**What you will do**.
Using the data below, gather each line that includes the word "more".
[Start of section]
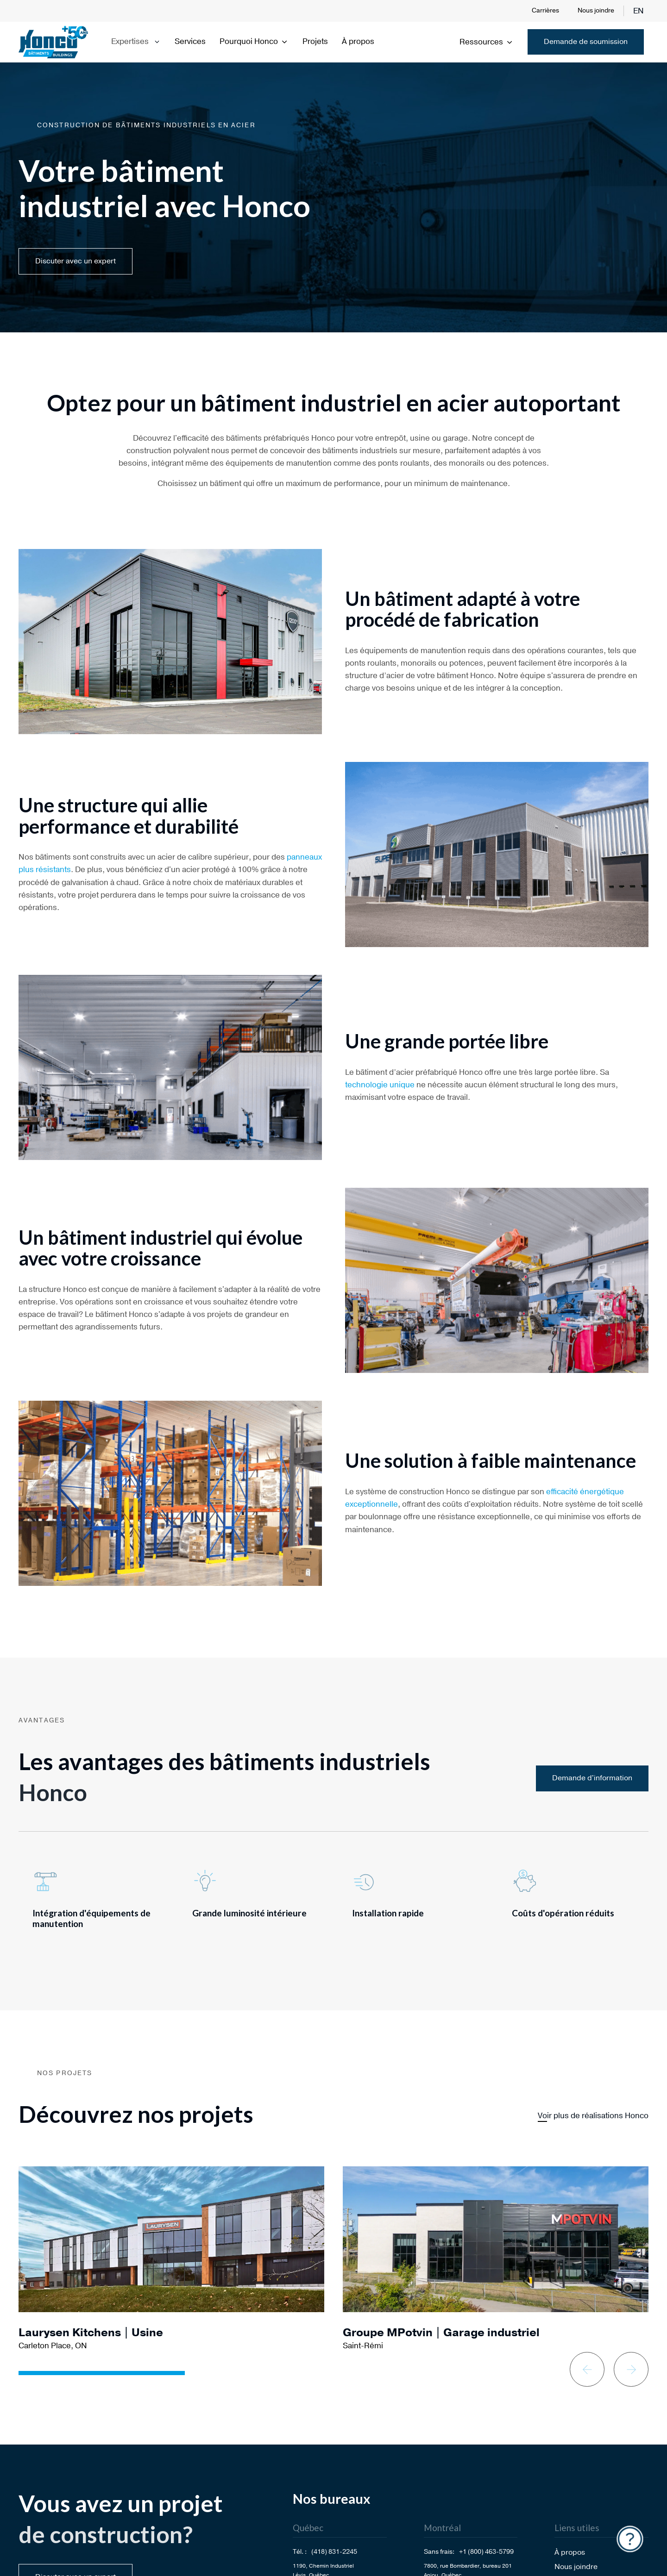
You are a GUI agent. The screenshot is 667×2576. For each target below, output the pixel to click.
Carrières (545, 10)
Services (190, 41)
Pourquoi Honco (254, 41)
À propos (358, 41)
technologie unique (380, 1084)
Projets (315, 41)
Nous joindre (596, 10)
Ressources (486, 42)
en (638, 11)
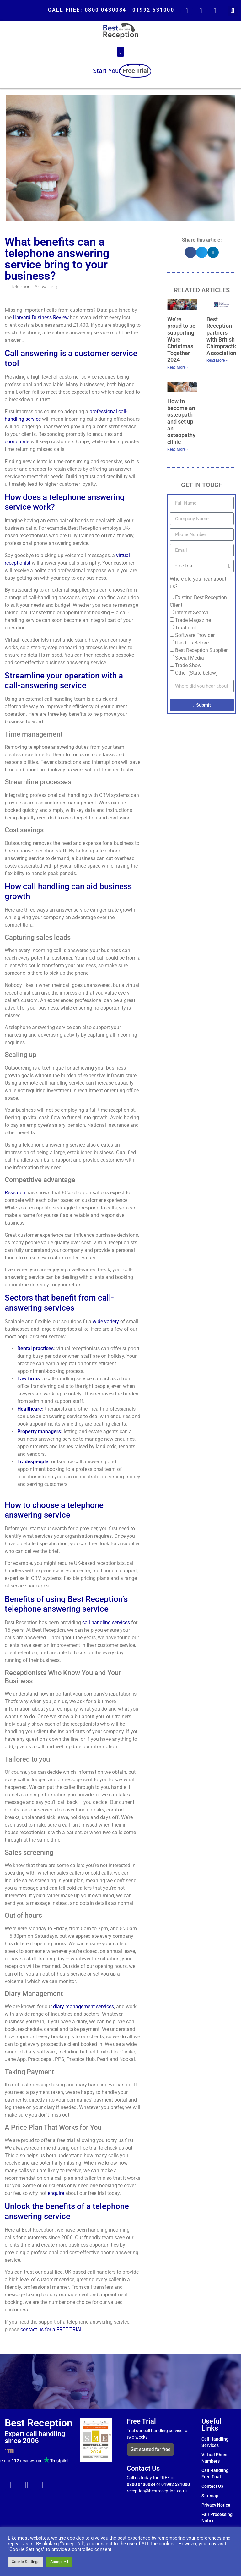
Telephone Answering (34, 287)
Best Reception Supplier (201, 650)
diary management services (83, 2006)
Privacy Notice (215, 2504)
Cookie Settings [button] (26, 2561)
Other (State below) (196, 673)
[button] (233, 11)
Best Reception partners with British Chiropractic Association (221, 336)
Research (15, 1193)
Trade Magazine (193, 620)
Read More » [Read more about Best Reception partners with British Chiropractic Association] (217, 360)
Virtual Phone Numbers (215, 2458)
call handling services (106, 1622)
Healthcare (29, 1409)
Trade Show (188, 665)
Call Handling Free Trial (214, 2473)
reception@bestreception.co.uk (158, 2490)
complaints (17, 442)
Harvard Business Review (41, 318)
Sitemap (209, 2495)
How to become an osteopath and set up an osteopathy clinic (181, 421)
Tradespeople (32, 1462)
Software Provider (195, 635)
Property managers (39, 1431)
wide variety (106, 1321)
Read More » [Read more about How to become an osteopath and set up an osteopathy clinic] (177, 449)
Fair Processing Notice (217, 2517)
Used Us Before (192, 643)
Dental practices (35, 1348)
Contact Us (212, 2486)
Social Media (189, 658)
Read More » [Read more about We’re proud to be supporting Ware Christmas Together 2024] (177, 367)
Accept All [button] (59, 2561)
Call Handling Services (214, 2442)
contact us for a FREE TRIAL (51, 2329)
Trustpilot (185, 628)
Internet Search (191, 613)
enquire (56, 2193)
[End of section]
**Result**.
Read More » [Read more about Best Reception partners with British Chiropractic Association] (217, 360)
Read More » [Read more about How to become an osteopath and set up an osteopathy clinic] (177, 449)
Read More » [Read more about We’re proud to be supporting Ware Christmas Together 2024] (177, 367)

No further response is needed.